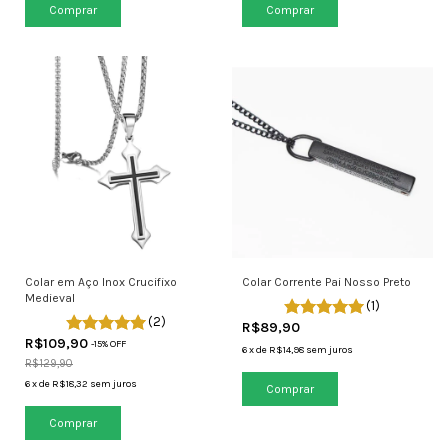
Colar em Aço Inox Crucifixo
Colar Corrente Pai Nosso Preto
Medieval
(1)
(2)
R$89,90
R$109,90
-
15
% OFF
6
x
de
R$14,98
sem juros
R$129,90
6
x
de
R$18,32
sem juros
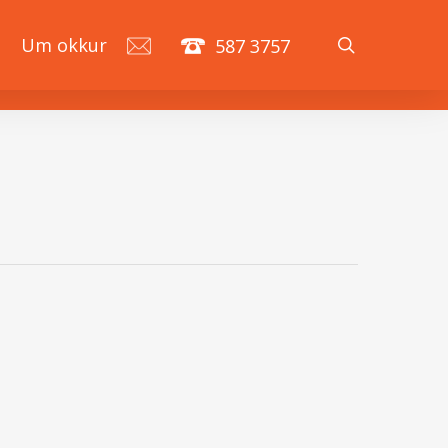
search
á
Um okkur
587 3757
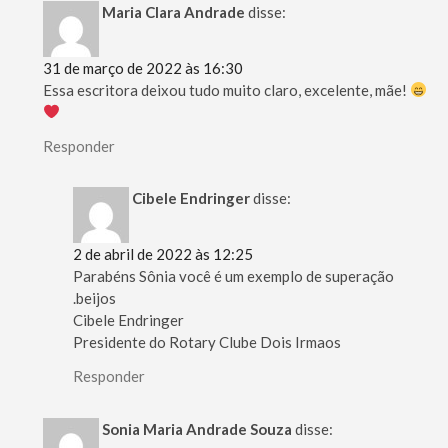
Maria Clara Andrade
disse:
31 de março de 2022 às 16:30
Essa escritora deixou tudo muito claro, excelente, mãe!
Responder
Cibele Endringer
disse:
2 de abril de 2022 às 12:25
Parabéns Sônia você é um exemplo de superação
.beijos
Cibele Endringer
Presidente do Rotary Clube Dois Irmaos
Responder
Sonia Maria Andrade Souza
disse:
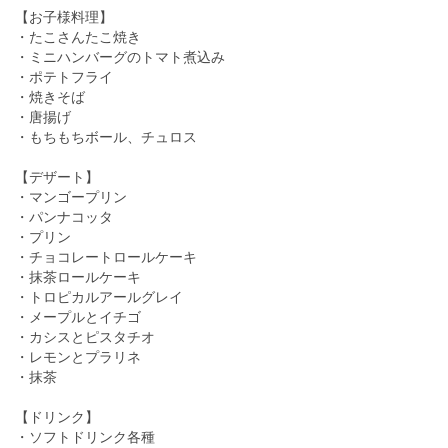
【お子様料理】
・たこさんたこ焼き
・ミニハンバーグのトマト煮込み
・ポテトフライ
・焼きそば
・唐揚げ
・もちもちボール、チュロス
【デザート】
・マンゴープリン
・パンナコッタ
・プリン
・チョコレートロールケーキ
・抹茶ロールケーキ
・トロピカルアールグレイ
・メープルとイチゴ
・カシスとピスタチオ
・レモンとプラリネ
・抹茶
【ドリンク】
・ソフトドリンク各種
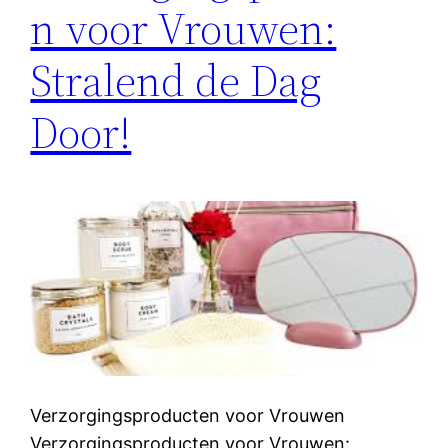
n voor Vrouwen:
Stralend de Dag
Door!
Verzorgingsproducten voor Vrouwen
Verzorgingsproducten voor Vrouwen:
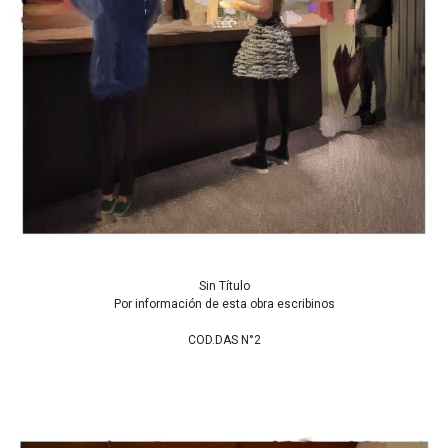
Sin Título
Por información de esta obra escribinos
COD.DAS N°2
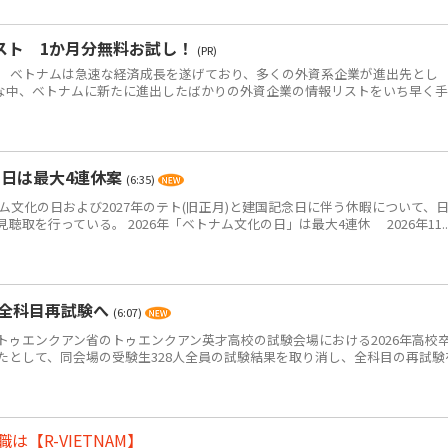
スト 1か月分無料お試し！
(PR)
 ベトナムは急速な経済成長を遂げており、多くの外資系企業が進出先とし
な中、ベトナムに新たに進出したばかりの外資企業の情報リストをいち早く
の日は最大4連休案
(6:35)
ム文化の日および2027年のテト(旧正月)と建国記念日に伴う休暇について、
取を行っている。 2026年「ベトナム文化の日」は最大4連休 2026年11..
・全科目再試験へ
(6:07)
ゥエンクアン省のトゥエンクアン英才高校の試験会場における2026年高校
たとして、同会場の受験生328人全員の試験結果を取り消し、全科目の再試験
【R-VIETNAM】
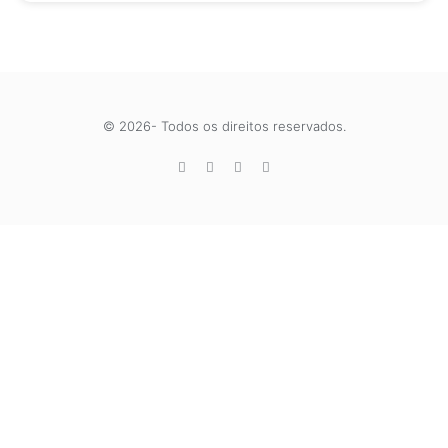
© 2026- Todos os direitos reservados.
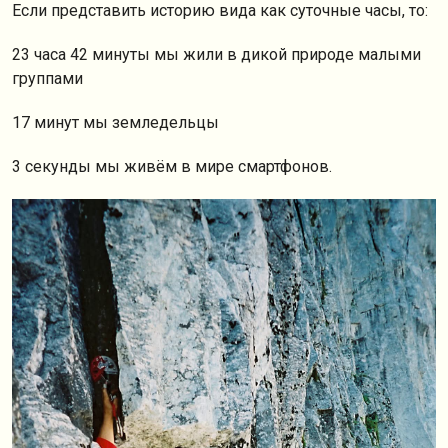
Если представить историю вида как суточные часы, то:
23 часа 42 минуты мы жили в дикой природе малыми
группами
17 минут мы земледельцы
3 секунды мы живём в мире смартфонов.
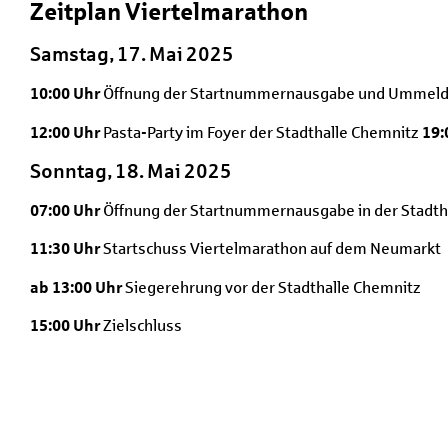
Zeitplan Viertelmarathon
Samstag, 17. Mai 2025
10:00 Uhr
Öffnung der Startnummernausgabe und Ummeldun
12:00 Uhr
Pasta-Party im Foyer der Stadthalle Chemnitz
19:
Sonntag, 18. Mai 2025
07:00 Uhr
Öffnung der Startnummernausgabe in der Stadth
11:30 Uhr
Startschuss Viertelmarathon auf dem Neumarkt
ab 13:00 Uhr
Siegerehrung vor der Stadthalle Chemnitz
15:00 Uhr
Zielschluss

----------------------------------------

> [EXERCISE REQUIREMENTS] The expected answer is a copy of every line in the entries that holds the word "Maria".

> [REPLY]
Maria Clara Andrade
Sonia Maria Andrade Souza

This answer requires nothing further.